Différence entre nantissement de fonds de commerce et caution bancaire

Le gage et le nantissement sont des contrats qui mettent un bien en garantie en cas de non-paiement d’une dette. Le gage concerne les biens corporels alors que le nantissement concerne les biens meubles incorporels, le plus courant étant le nantissement sur un fonds de commerce.

Principes généraux : sûretés, gage et nantissement

Le gage et le nantissement désignent une garantie que l’on appelle « sûreté » en droit commun.

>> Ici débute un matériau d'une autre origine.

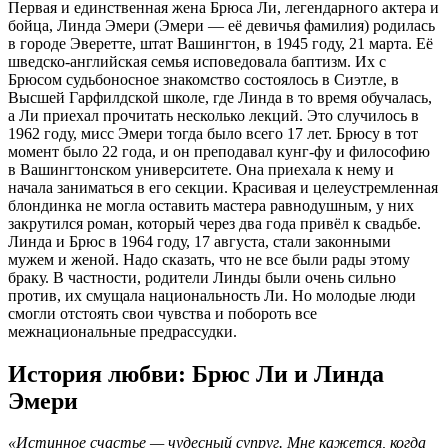
Первая и единственная жена Брюса Ли, легендарного актера и
бойца, Линда Эмери (Эмери — её девичья фамилия) родилась
в городе Эверетте, штат Вашингтон, в 1945 году, 21 марта. Её
шведско-английская семья исповедовала баптизм. Их с
Брюсом судьбоносное знакомство состоялось в Сиэтле, в
Высшей Гарфилдской школе, где Линда в то время обучалась,
а Ли приехал прочитать несколько лекций. Это случилось в
1962 году, мисс Эмери тогда было всего 17 лет. Брюсу в тот
момент было 22 года, и он преподавал кунг-фу и философию
в Вашингтонском университете. Она приехала к нему и
начала заниматься в его секции. Красивая и целеустремленная
блондинка не могла оставить мастера равнодушным, у них
закрутился роман, который через два года привёл к свадьбе.
Линда и Брюс в 1964 году, 17 августа, стали законными
мужем и женой. Надо сказать, что не все были рады этому
браку. В частности, родители Линды были очень сильно
против, их смущала национальность Ли. Но молодые люди
смогли отстоять свои чувства и побороть все
межнациональные предрассудки.
История любви: Брюс Ли и Линда
Эмери
«Истинное счастье — чудесный супруг. Мне кажется, когда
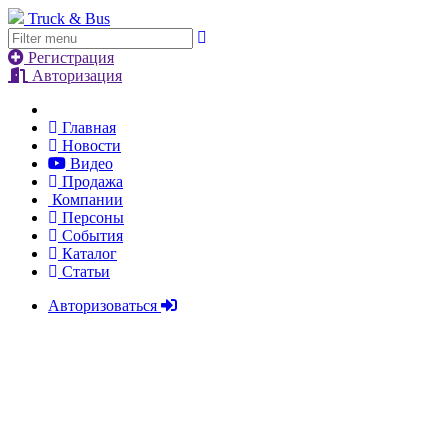
Truck & Bus
Регистрация
Авторизация
Главная
Новости
Видео
Продажа
Компании
Персоны
События
Каталог
Статьи
Авторизоваться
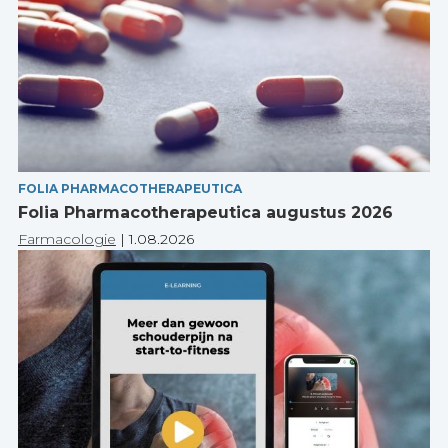
FOLIA PHARMACOTHERAPEUTICA
Folia Pharmacotherapeutica augustus 2026
Farmacologie
|
1.08.2026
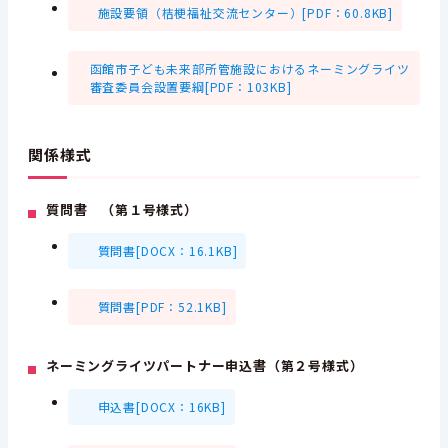
施設要領（桔梗福祉交流センター）[PDF：60.8KB]
函館市子ども未来部所管施設におけるネーミングライツ
審査委員会設置要綱[PDF：103KB]
関係様式
質問書 （第１号様式）
質問書[DOCX：16.1KB]
質問書[PDF：52.1KB]
ネーミングライツパートナー申込書（第２号様式）
申込書[DOCX：16KB]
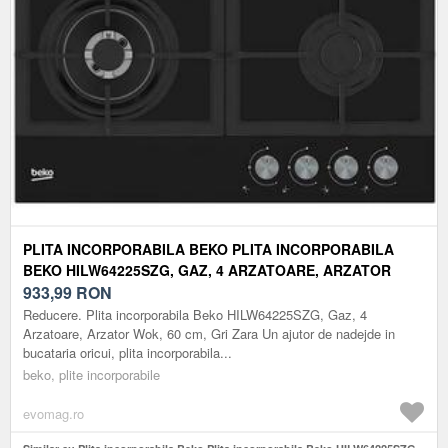
PLITA INCORPORABILA BEKO PLITA INCORPORABILA
BEKO HILW64225SZG, GAZ, 4 ARZATOARE, ARZATOR
WOK, 60 CM (NEGRU)
933,99
RON
Reducere. Plita incorporabila Beko HILW64225SZG, Gaz, 4
Arzatoare, Arzator Wok, 60 cm, Gri Zara Un ajutor de nadejde in
bucataria oricui, plita incorporabila...
beko, plite incorporabile
evomag.ro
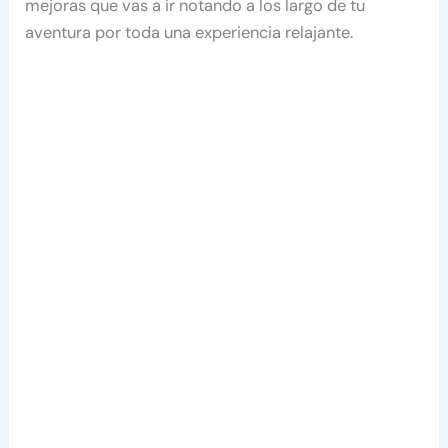
mejoras que vas a ir notando a los largo de tu
aventura por toda una experiencia relajante.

Tous deux garantissent une dette, c’est-à-dire que, si à l’échéance de la dette, le débiteur ne paye pas le créancier, ce dernier pourra soit obtenir la vente du bien gagé ou nanti soit en acquérir la propriété.

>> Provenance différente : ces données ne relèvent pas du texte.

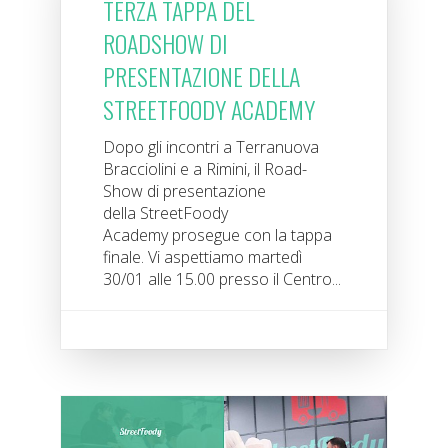
TERZA TAPPA DEL
ROADSHOW DI
PRESENTAZIONE DELLA
STREETFOODY ACADEMY
Dopo gli incontri a Terranuova
Bracciolini e a Rimini, il Road-
Show di presentazione
della StreetFoody
Academy prosegue con la tappa
finale. Vi aspettiamo martedì
30/01 alle 15.00 presso il Centro...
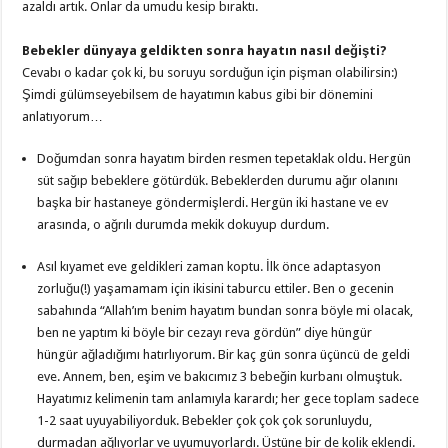
azaldı artık. Onlar da umudu kesip bıraktı.
Bebekler dünyaya geldikten sonra hayatın nasıl değişti?
Cevabı o kadar çok ki, bu soruyu sorduğun için pişman olabilirsin:)
Şimdi gülümseyebilsem de hayatımın kabus gibi bir dönemini
anlatıyorum…
Doğumdan sonra hayatım birden resmen tepetaklak oldu. Hergün
süt sağıp bebeklere götürdük. Bebeklerden durumu ağır olanını
başka bir hastaneye göndermişlerdi. Hergün iki hastane ve ev
arasında, o ağrılı durumda mekik dokuyup durdum.
Asıl kıyamet eve geldikleri zaman koptu. İlk önce adaptasyon
zorluğu(!) yaşamamam için ikisini taburcu ettiler. Ben o gecenin
sabahında “Allah’ım benim hayatım bundan sonra böyle mi olacak,
ben ne yaptım ki böyle bir cezayı reva gördün” diye hüngür
hüngür ağladığımı hatırlıyorum. Bir kaç gün sonra üçüncü de geldi
eve. Annem, ben, eşim ve bakıcımız 3 bebeğin kurbanı olmuştuk.
Hayatımız kelimenin tam anlamıyla karardı; her gece toplam sadece
1-2 saat uyuyabiliyorduk. Bebekler çok çok çok sorunluydu,
durmadan ağlıyorlar ve uyumuyorlardı. Üstüne bir de kolik eklendi.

Le nantissement est l’appellation générale que l’on donne aux sûretés mobilières, car portant sur des valeurs mobilières. Le nantissement est une garantie, une sûreté réelle mobilière portant sur un bien incorporel. Il peut par exemple s’agir de parts sociales ou d’un fonds de commerce. Le nantissement est différent du gage, qui porte sur un bien meuble corporel. Le créancier obtient via le nantissement un droit sur un bien de son débiteur.

Le gage et le nantissement nécessitent la rédaction d’un contrat écrit appelé acte constitutif. Les procédures de gage ou de nantissement concernent en général un débiteur professionnel dans le cadre de son activité, qui met en garantie auprès d’un établissement de crédit des biens nécessaires à son exploitation.

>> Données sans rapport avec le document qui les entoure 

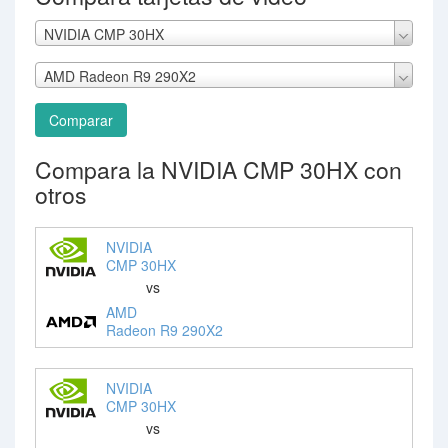
NVIDIA CMP 30HX
AMD Radeon R9 290X2
Comparar
Compara la NVIDIA CMP 30HX con
otros
NVIDIA
CMP 30HX
vs
AMD
Radeon R9 290X2
NVIDIA
CMP 30HX
vs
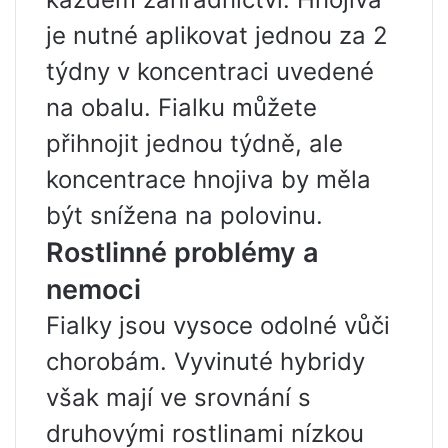
je nutné aplikovat jednou za 2
týdny v koncentraci uvedené
na obalu. Fialku můžete
přihnojit jednou týdně, ale
koncentrace hnojiva by měla
být snížena na polovinu.
Rostlinné problémy a
nemoci
Fialky jsou vysoce odolné vůči
chorobám. Vyvinuté hybridy
však mají ve srovnání s
druhovými rostlinami nízkou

Définition et nature juridique du nantissement de fonds de commerce

Le nantissement d’un fonds de commerce est un dispositif juridique qui confère à un créancier une sûreté réelle sur un ensemble d’éléments incorporels et corporels rattachés à l’activité commerciale. Grâce à cette garantie, le créancier bénéficie d’un droit de préférence sur le prix de vente, ce qui lui permet de se faire payer en priorité si le fonds venait à être cédé ou saisi.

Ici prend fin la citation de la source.